Cosas que nos pasan por no haber nacido en 1870

Por Sara Gallardo

Publicado en Confirmado (Año V, Nº 239, 14 de enero de 1970, p. 44)

Por lo visto, este año flamante resulta ser de especie disparadora, igual o tal vez más que sus predecesores, dotados también de patas veloces. Fíjense, ya pasó la mitad del primer mes. Hay que hacer algo. Si seguimos así, estaremos pasado mañana brindando de nuevo con cohetes y todas esas cosas horribles como el calor y el turrón pegado en el papel, y quizá comiendo helados putrefactos –último deporte porteño– y muriendo como moscas en el hospital, y todo lo que nos da por hacer a fin de año. Y por eso digo que hay que hacer algo, porque alegrías similares se aguantan apenas una vez más cada trescientosesentaicinco días, siempre que pasen con el debido ritmo y recato, y no es posible estar saludando con sonrisa kolynos la llegada de uno que un minuto después está detrás de nosotros despidiéndose con una patada en la nuca. Y por eso vuelvo a decir que hay que hacer algo. Háganlo por favor, ya que están.

Sin embargo, este treinta y uno hubo una cosa que fue linda. Y es que los barcos que coincidieron en el puerto tenían voces hermosas, graves, y sobre todo que armonizaban entre sí. Y entonces, cuando empezaron a sonar a medianoche, la ciudad pareció entonar un canto majestuoso, serio y bello. Y los ciudadanos, que estábamos unos tratando de dormir y otros tratando de parecer despiertos, nos vimos libres de ese alarido ondulante y angustioso que cada año parece clamar: «¡Soocoorroo! ¿Qué hago, mamita? ¡Ya rajó uno… Ya se viene el otro! ¡Auxiiliio!». Y los pobres ciudadanos, con el terror ancestral de aquellos que vivían en aldeas flageladas por la vecindad de un dragón, cuyos resoplidos de fuego y voces hambrientas oirían de cuando en cuando, nos incorporábamos con inquietud mortal. Porque bastante tenemos con nuestras sirenas interiores. Y, o bien nos poníamos algodón en los oídos con sonrisa circunspecta, o bien corríamos a los patios y azoteas en un impulso frenético para acallar con comentarios de pólvora los bramidos del dragón asustado. Pero así como, gracias al cielo y a la Policía Federal, tales comentarios han sido prohibidos, gracias también al cielo la ululación espectral no se oyó este año. Benedicamus Domine.

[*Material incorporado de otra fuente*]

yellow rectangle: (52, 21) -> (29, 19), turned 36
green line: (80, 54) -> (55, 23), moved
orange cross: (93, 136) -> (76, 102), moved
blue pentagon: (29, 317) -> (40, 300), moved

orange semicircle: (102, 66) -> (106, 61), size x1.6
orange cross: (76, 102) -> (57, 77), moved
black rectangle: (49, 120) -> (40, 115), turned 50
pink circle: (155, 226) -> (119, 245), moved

Y todo el mundo, déle cumplir un siglo. Y todos, déle felicitaciones. Cumplen La Nación y La Prensa, y también una cantidad de instituciones más. Con lo cual se ve que 1870 fue un año excelente, dispensador de energías y de inspiraciones, al menos en Buenos Aires. Con toda seguridad que fue un año de paso mesurado y ritmo señorial, que dio tiempo a imaginar cosas y a hacerlas, y no uno como estos últimos que nos han tocado, disparadores, histéricos, que empiezan y ya se van como fuegos fatuos. Porque, ¿no es cierto?, si nos hubieran tocado años de otro tipo, tipo digamos 1870, todos nosotros hubiésemos creado cosas inmarcesibles y campanudas, todos seríamos próceres a la final, todos hubiéramos demostrado públicamente lo que privadamente somos: genios. Y por eso digo que hay que hacer algo. Háganlo, por favor.

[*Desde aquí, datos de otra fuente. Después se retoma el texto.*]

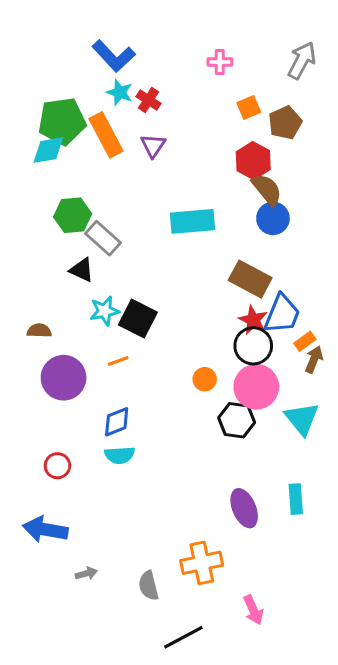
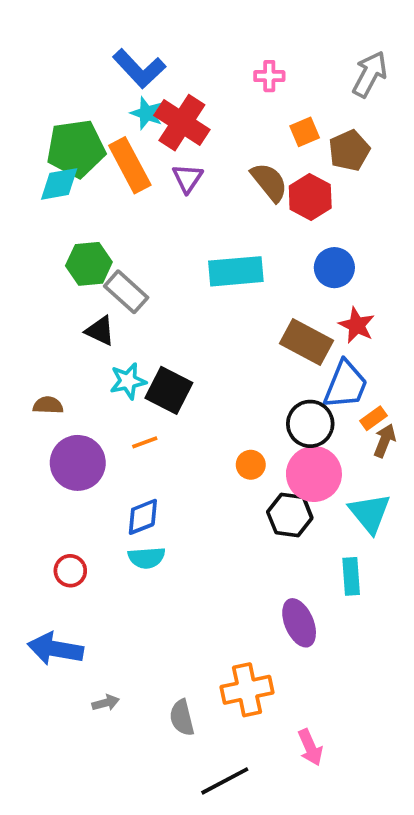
red cross: (149, 100) -> (182, 123), size x1.8
brown semicircle: (267, 190) -> (269, 182), moved
red star: (253, 320) -> (357, 325), moved
cyan rectangle: (296, 499) -> (351, 576), moved

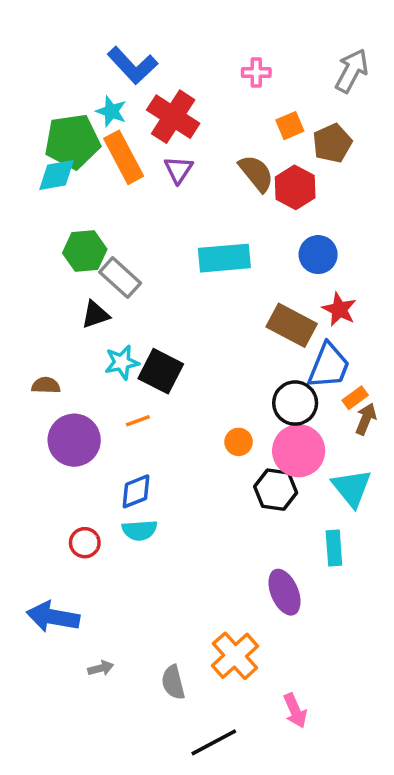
cyan star: (147, 113) -> (111, 111), moved
black triangle: (100, 331) -> (95, 315), turned -44
red circle: (70, 571) -> (85, 543), moved
orange cross: (247, 690) -> (235, 656), turned -30

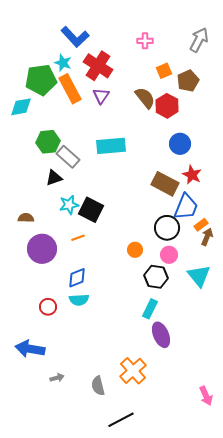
cyan diamond: (56, 175) -> (21, 107), moved
cyan rectangle: (224, 258) -> (111, 146), moved
pink circle: (299, 451) -> (169, 255), size x0.6
cyan rectangle: (334, 548) -> (150, 309), moved, turned 30
pink arrow: (295, 711) -> (206, 396), moved

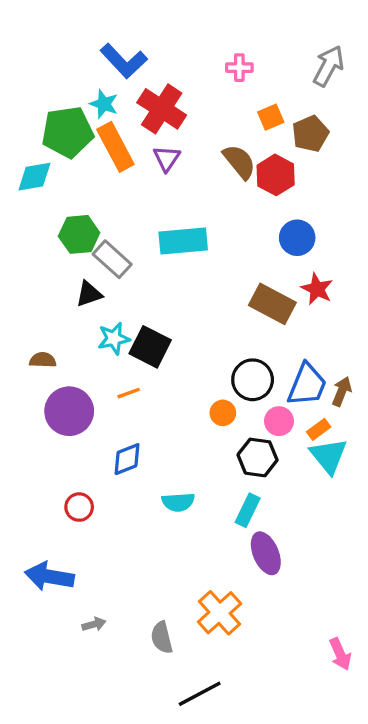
blue trapezoid: (186, 207) -> (307, 385), moved
orange rectangle: (201, 225) -> (319, 429), moved
black circle: (167, 228) -> (253, 380), moved
cyan semicircle: (79, 300) -> (178, 502), moved

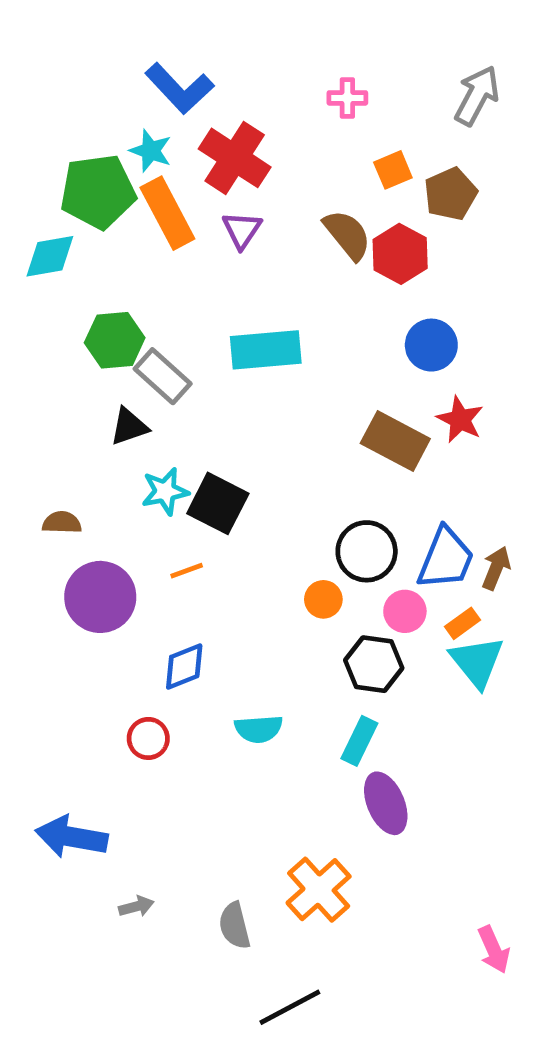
red circle: (79, 507) -> (148, 738), moved

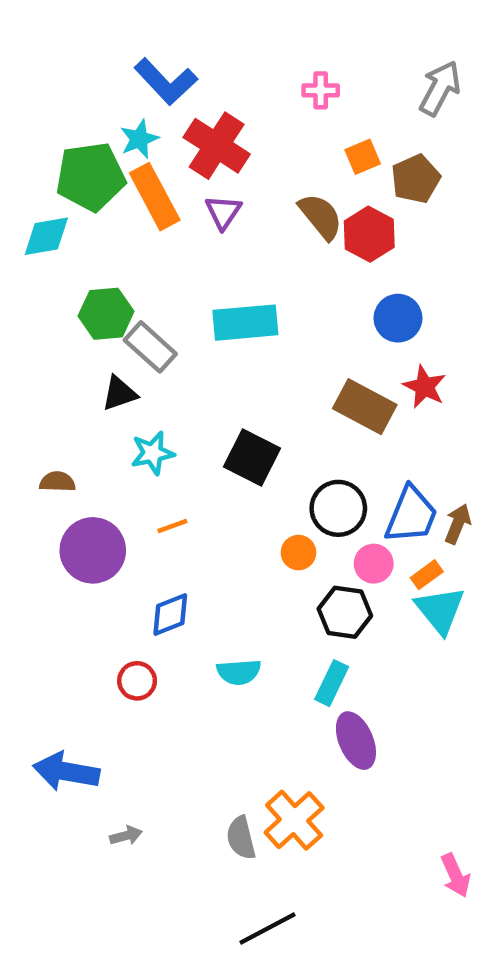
cyan star: (151, 151) -> (139, 139), turned 30
black square: (218, 503) -> (252, 457), moved
gray semicircle: (235, 926) -> (241, 838), moved

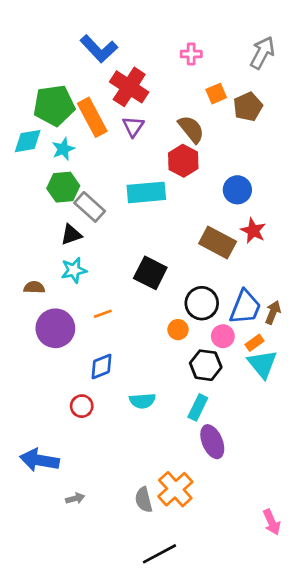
cyan star: (139, 139) -> (63, 149), moved
red hexagon: (369, 234) -> (183, 161), moved
cyan star: (153, 453) -> (74, 270), moved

Ahora, hablando de ambos matutinos venerables, diré que, como muchas personas venerables, hacen cosas que uno soñaría con hacer y no se atreve. Por ejemplo, todos estos meses, La Nación pone: «felicitaciones por su centenario recibieron La Prensa y LA NACIÓN». Y La Prensa: «Felicitaciones por su centenario recibieron LA PRENSA y La Nación». ¡Cómo me gustaría poner en esta columna, digamos, «han aparecido en este año novelas de martha lynch y SARA GALLARDO»! Pero qué vamos a poner nosotros, cómo obedecer a tan íntimos impulsos sin el respaldo insigne de haber nacido en 1870, un año que, como ya he dicho, fue un señor año. Nada. Somos de ahora, y por lo tanto, pequeños. Ya les dije, hagan algo.

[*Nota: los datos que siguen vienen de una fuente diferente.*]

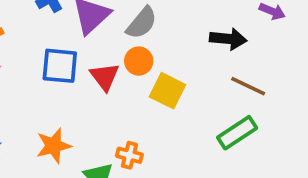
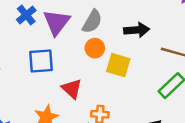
black arrow: (228, 39) -> (137, 30), moved
red triangle: (105, 77) -> (72, 89), moved

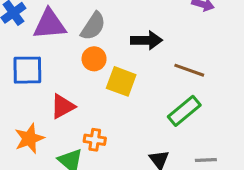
purple triangle: (56, 22) -> (50, 24), turned 44
red triangle: (72, 89) -> (63, 106), turned 45

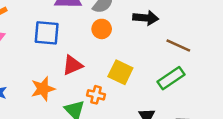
yellow square: (121, 81) -> (120, 72), moved

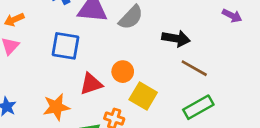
orange circle: (102, 29) -> (123, 72), moved
brown line: (178, 45) -> (194, 68), moved

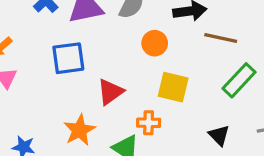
orange circle: (123, 72) -> (155, 43), moved

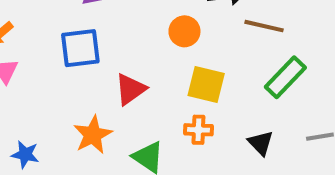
orange cross: (149, 123) -> (198, 130), moved

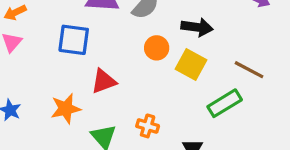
brown line: (264, 26) -> (249, 70), moved
yellow square: (206, 85) -> (191, 65), moved

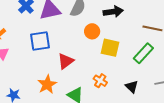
yellow square: (191, 65) -> (110, 48), moved
orange cross: (148, 126) -> (100, 81), turned 32

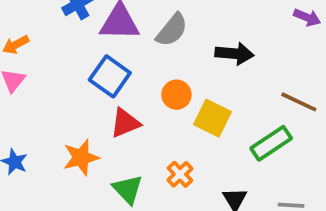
orange circle: (92, 31) -> (176, 95), moved
blue square: (40, 41) -> (110, 76), moved, turned 30

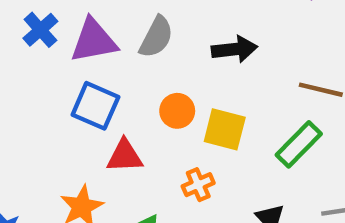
red triangle: (125, 123) -> (125, 156), turned 32
orange cross: (180, 174) -> (198, 185), moved, turned 32

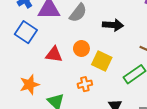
blue square: (95, 106) -> (26, 32), moved
red triangle: (125, 156) -> (54, 54), moved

Hablando de periodismo, tema de tan inagotable interés para (¿quién?), vengo a ver que la ronda, cadena o como se llame de cerebros semanales y cotidianos interconectados e intercopiados se ha vuelto en contra, unánimemente, cómo dudarlo, por favor, de Leonardo Favio. Qué edificante resulta la independencia de criterio con que todos y cada uno durante el auge de Favio, callaron el hecho de que Favio canta mal, y aquietaron en sus corazoncitos el rechazo que inspiran una actitud demagógica, una expresión fría y aparentemente cruel, un exhibicionismo increíble que, sin embargo, ya está tan generalizado que es casi obligatorio. Con la misma independencia de criterio, todos y cada uno dedicaron sus tapas y sus notas especiales y sus láminas en colores y sus reportajes y sus diálogos íntimos y sus interpretaciones psíquicas a Leonardo Favio. Y nosotros, almas cándidas, lloramos al compás de ellos cada día por el niño delincuente regenerado, por el solitario que reencontró el amor, por el suicida que amó la vida; todos nos desmayamos cuando, en el extremo de la fatiga, el ídolo se desmayó en público; ninguno de nosotros, almas cándidas, leyó un juicio musical, un comentario razonable a un fenómeno irrazonado. Todos lloramos, y nada más. Pero de pronto, la gran noticia: ya no es popular. Y entonces: ¡A él, muchachos! Ya nadie se siente obligado a recordar al joven que demostró talento y coraje haciendo cine, nadie se siente obligado a recordar que alguna vez le dio la mano jactándose de hacerlo ante cincuenta fans aullantes. Hay un solo ritual que celebrar, un solo aquelarre: «¡¡¡Ya no es popular!!! ¡Llenémoslo de barro, que se muerda la lengua, que trague el polvo de la derrota quien se atrevió a ganar millones en un año, quien tuvo al país entero a sus pies! Está en el suelo; bailemos sobre su cabeza».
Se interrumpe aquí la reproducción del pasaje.